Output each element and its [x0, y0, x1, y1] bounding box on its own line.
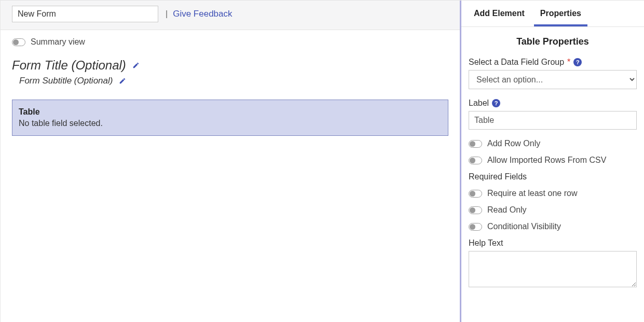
- data-field-group-label-text: Select a Data Field Group: [469, 58, 564, 67]
- form-canvas: Summary view Form Title (Optional) Form …: [1, 30, 460, 322]
- summary-view-toggle-row: Summary view: [12, 37, 448, 47]
- label-field-label: Label ?: [469, 99, 637, 108]
- label-field: Label ?: [469, 99, 637, 130]
- conditional-visibility-row: Conditional Visibility: [469, 222, 637, 231]
- help-text-label-text: Help Text: [469, 239, 503, 248]
- main-canvas-area: | Give Feedback Summary view Form Title …: [0, 1, 461, 322]
- label-field-label-text: Label: [469, 99, 489, 108]
- add-row-only-toggle[interactable]: [469, 140, 482, 148]
- properties-title: Table Properties: [469, 36, 637, 47]
- form-name-input[interactable]: [12, 6, 158, 22]
- tab-properties[interactable]: Properties: [534, 1, 587, 26]
- help-icon[interactable]: ?: [573, 58, 582, 66]
- table-block-title: Table: [19, 107, 442, 117]
- allow-csv-row: Allow Imported Rows From CSV: [469, 156, 637, 165]
- form-subtitle-placeholder[interactable]: Form Subtitle (Optional): [19, 76, 113, 86]
- tab-add-element[interactable]: Add Element: [468, 1, 531, 26]
- edit-subtitle-icon[interactable]: [119, 77, 126, 85]
- form-title-row: Form Title (Optional): [12, 58, 448, 73]
- app-root: | Give Feedback Summary view Form Title …: [0, 0, 644, 322]
- help-text-field: Help Text: [469, 239, 637, 289]
- give-feedback-link[interactable]: Give Feedback: [173, 9, 232, 19]
- data-field-group-field: Select a Data Field Group * ? Select an …: [469, 58, 637, 89]
- allow-csv-toggle[interactable]: [469, 157, 482, 164]
- required-asterisk: *: [567, 58, 570, 67]
- summary-view-label: Summary view: [31, 37, 85, 47]
- require-one-row-label: Require at least one row: [487, 189, 577, 198]
- help-text-textarea[interactable]: [469, 251, 637, 287]
- label-input[interactable]: [469, 111, 637, 130]
- summary-view-toggle[interactable]: [12, 38, 25, 46]
- require-one-row-row: Require at least one row: [469, 189, 637, 198]
- side-tabs: Add Element Properties: [461, 1, 644, 27]
- form-title-placeholder[interactable]: Form Title (Optional): [12, 58, 126, 73]
- help-icon[interactable]: ?: [492, 99, 500, 107]
- properties-panel: Table Properties Select a Data Field Gro…: [461, 27, 644, 322]
- help-text-label: Help Text: [469, 239, 637, 248]
- form-subtitle-row: Form Subtitle (Optional): [19, 76, 448, 86]
- add-row-only-row: Add Row Only: [469, 139, 637, 148]
- read-only-row: Read Only: [469, 205, 637, 215]
- read-only-toggle[interactable]: [469, 206, 482, 214]
- data-field-group-select[interactable]: Select an option...: [469, 70, 637, 89]
- side-panel: Add Element Properties Table Properties …: [461, 1, 644, 322]
- top-bar: | Give Feedback: [1, 1, 460, 30]
- table-block-message: No table field selected.: [19, 119, 442, 128]
- conditional-visibility-label: Conditional Visibility: [487, 222, 561, 231]
- conditional-visibility-toggle[interactable]: [469, 223, 482, 231]
- add-row-only-label: Add Row Only: [487, 139, 540, 148]
- table-element-block[interactable]: Table No table field selected.: [12, 100, 448, 136]
- read-only-label: Read Only: [487, 205, 527, 215]
- required-fields-header: Required Fields: [469, 172, 637, 181]
- edit-title-icon[interactable]: [132, 62, 140, 69]
- require-one-row-toggle[interactable]: [469, 190, 482, 198]
- data-field-group-label: Select a Data Field Group * ?: [469, 58, 637, 67]
- topbar-divider: |: [166, 9, 168, 19]
- allow-csv-label: Allow Imported Rows From CSV: [487, 156, 606, 165]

INSTRUCTIONS FOR THE TASK:
Within the listing above, tally the lines where the word "icon" occurs and write only the total.

PROBLEM SOLUTION:
4